I have my doubts. If women are monogamous then men can’t be promiscuous. And both men and women are promiscuous in some tribal cultures.

Modernity seems to breed a monogamous ideal (meaning lifetime marriage after a few years of “sewing your wild oats”) among both women and men, perhaps because these societies are complex and children aren’t raised by the entire community (as they are in small tribes) making single parenthood difficult.

And even while casual, male-stereotypic hookup sex has overtaken college campuses (at least in theory), a recent study of hookup culture found that both men and women prefer close, connected relationships.

Still, study after study shows most women preferring sex in a context of love and connection, while men are more open to casual encounters.

So which is better? Casual or connected?

I’ve asked my students what they think. They see positives and negatives in each approach.

The variety offered in non-connected sex can be fun, and if you really do it “man-style,” guilt-free. There are no ruts! But STDs and unwanted pregnancies are bigger risks. And it’s possible that one partner will end up wanting more, which can create hurt and complications.
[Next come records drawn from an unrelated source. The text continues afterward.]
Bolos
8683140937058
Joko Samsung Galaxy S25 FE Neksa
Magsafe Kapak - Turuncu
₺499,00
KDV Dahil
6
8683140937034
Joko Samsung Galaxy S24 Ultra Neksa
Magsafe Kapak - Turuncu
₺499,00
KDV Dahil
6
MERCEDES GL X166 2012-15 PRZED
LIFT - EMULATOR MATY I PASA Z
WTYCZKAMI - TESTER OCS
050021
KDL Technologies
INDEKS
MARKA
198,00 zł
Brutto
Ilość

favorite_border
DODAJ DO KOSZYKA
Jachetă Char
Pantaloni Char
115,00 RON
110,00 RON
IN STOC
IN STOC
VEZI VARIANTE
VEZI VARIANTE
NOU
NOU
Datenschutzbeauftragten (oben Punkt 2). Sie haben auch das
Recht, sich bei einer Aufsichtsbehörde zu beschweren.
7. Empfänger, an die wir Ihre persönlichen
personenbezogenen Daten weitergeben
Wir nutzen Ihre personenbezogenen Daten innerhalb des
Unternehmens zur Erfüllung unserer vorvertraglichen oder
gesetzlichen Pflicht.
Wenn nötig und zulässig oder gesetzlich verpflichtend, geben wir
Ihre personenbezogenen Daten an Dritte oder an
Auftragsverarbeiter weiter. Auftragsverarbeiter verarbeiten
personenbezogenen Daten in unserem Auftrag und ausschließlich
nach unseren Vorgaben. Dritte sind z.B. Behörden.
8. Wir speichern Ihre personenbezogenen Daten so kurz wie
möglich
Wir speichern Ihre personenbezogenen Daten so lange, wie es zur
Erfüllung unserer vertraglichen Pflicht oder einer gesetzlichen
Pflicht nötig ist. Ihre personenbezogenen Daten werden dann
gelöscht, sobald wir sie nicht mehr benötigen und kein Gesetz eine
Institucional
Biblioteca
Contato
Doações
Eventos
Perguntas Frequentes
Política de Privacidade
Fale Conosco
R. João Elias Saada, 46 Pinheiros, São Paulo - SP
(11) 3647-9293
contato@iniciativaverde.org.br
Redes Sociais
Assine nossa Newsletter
Emotional connection adds depth and dimension, and many can’t enjoy sex without it.

The problem, my students think, lies in feeling pressured to behave in ways that are inauthentic – which isn’t pleasurable, either!
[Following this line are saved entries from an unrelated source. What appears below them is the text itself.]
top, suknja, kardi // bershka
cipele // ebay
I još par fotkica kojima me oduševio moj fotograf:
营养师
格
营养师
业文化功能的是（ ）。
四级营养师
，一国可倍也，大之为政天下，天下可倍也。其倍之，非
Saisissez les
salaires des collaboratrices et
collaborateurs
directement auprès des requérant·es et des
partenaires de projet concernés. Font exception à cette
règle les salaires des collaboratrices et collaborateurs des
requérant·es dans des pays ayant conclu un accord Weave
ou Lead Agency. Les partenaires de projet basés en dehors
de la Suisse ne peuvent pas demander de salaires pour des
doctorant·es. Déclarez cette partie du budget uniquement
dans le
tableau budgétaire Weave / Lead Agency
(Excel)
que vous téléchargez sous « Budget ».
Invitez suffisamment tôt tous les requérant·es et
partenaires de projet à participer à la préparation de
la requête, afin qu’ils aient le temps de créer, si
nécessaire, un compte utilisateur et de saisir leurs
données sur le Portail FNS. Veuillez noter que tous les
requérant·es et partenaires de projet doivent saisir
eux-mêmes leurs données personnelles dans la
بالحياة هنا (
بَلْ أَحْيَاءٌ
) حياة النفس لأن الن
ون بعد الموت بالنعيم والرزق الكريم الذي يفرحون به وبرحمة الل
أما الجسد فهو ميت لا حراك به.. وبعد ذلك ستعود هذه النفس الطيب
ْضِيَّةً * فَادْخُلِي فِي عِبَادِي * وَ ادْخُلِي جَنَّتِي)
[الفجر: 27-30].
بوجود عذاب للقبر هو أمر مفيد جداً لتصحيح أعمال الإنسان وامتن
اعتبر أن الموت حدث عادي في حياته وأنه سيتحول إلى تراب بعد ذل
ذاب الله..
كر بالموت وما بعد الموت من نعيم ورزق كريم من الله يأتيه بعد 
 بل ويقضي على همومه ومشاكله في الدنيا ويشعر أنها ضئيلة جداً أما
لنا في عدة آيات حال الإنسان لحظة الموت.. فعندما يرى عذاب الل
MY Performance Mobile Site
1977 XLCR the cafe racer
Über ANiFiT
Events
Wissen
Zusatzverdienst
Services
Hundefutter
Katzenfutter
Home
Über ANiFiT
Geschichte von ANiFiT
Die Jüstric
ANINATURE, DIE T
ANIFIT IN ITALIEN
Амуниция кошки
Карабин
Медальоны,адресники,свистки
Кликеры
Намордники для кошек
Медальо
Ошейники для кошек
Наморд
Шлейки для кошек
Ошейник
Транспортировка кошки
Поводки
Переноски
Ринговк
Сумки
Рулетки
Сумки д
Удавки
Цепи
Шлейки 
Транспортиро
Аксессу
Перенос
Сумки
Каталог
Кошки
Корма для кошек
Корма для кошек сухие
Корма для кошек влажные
And is non-emotional, non-connected sex more “empowered”? Or do some just think so because it’s the “male” way in a culture that values masculine over feminine? Or that sees men and “their ways” as more powerful, by definition. Sure, you’re less vulnerable and dependent, but there is great power in relationship.

Likely the “best” and “most empowered” sex is that which is most fulfilling, and which best expresses who you are and what you want, and which is acted out most responsibly.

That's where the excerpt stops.